Публика в вагоне нас узнала. Шушукались. Стало неприятно.
– Узнают, Иван Алексеевич.
– Вижу. Ну и Бог с ними.
– Подъезжаем. Итак, до завтра. Пойду в свой пролетарский вагон.
– Почему? Вместе выйдем из этого самого. Впрочем, у меня вещи. Хотя их и потом взять можно. Сейчас встречать будут.
– Оттого-то я и испаряюсь. Не хочу быть “сбоку припека”. Привык, чтобы меня самого встречали. Конечно, в новых краях…
– Ха-ха! Понимаю. Ну, как хотите. Заходите в отель.
– Нет, уж я лучше прямо на лекцию, а потом на банкете встретимся.
Владимир Зензинов
Иван Алексеевич Бунин
29 января 1920 года, на последнем уходившем из Одессы пароходе, И.А. Бунин покидал Россию, – в Одессу входили большевики.

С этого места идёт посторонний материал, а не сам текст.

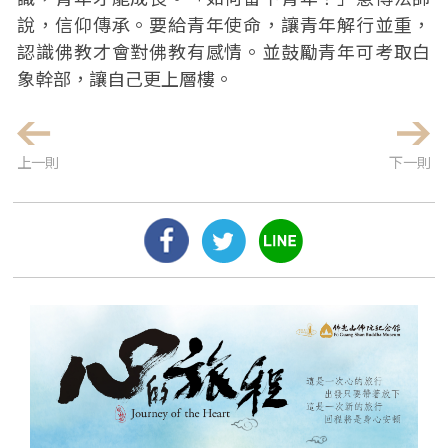
說，信仰傳承。要給青年使命，讓青年解行並重，
認識佛教才會對佛教有感情。並鼓勵青年可考取白
象幹部，讓自己更上層樓。
上一則
下一則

“На горе в городе был в этот промозглый зимний день тот промежуток в борьбе, то безвластие, та зловещая безлюдность, когда отступают уже последние защитники и убегают последние из убегающих обывателей, но наступающий враг еще робеет и продвигается то крадучись, то порывисто, с трусливой дерзостью. Город пустел все страшнее, все безнадежнее для оставшихся в нем и мучающихся еще не полной разрешенностью своей судьбы. По окраинам, возле вокзала и на совершенно вымерших улицах возле почты и государственного банка, где на мостовых уже лежали убитые, то и дело поднимался треск и град винтовок или спешно, дробно строчил пулемет…”
“Темнело, орудийная, а за нею и ружейная стрельба смолкла, и в этой тишине и уже спокойно надвигающихся сумерках чувствовалось: всему конец. Чувствовалось, что город сдался, покорился, что теперь он уже вполне беззащитен от вваливающихся в него победителей, несущих с собой смерть и ужас, грабеж, надругательство, убийство, голод и лютое рабство для всех поголовно, кроме самой подлой черни. В гopoде не было ни одного огня, порт был необычайно пуст, казался беcпредельным, – “Патрас” уходил последним. За рейдом терялась в сумрачной мгле пустыня голых степных берегов. Вскоре пошел мокрый снег… Мы уже двигались, – все плыло подо мною, набережная косяком отходила прочь, туманно-темная городская гора валилась назад… Потом шумно заклубилась вода из-под кормы, мы круто обогнули мол с мертвым, темным маяком, выровнялись и пошли полным ходом…”
“Не раздеваясь, я нащупал нижнюю койку и, улучив удобную минуту, ловко повалился на нее. Все ходило, качалось, дурманило. Бухало в задраенный иллюминатор, с шумом стекало и бурлило – противно, как в каком-то чудовищном чреве. И, понемногу пьянея, отдаваясь все безвольнее в полную власть всего этого, я стал то задремывать, то внезапно просыпаться от особенно бешеных размахов и хвататься за койку, чтобы не вылететь из нее… В полусне, в забытьи, я что-то думал, что-то вспоминал… Клонило в сон, в дурман, и опять все лезло куда-то вверх, скрипело, отчаянно боролось – и все лишь затем, чтобы опять неожиданно разрешиться срывом, тяжелым ударом и новым пружинным подъемом, и новым шипением бурлящей, стекающей воды, и пахучим холодом завывающего ветра, и клокочущим ревом захлебывающегося умывальника… Вдруг я совсем очнулся, вдруг всего меня озарило необыкновенно ярким сознанием: да, так вот оно что, – я в Черном море, я на чужом пароходе, я зачем-то плыву в Константинополь, России – конец, да и всему, всей моей жизни тоже конец, даже если и случится чудо, и мы не погибнем в этой злой и ледяной пучине! Только как же это я не понимал, не понял этого раньше?”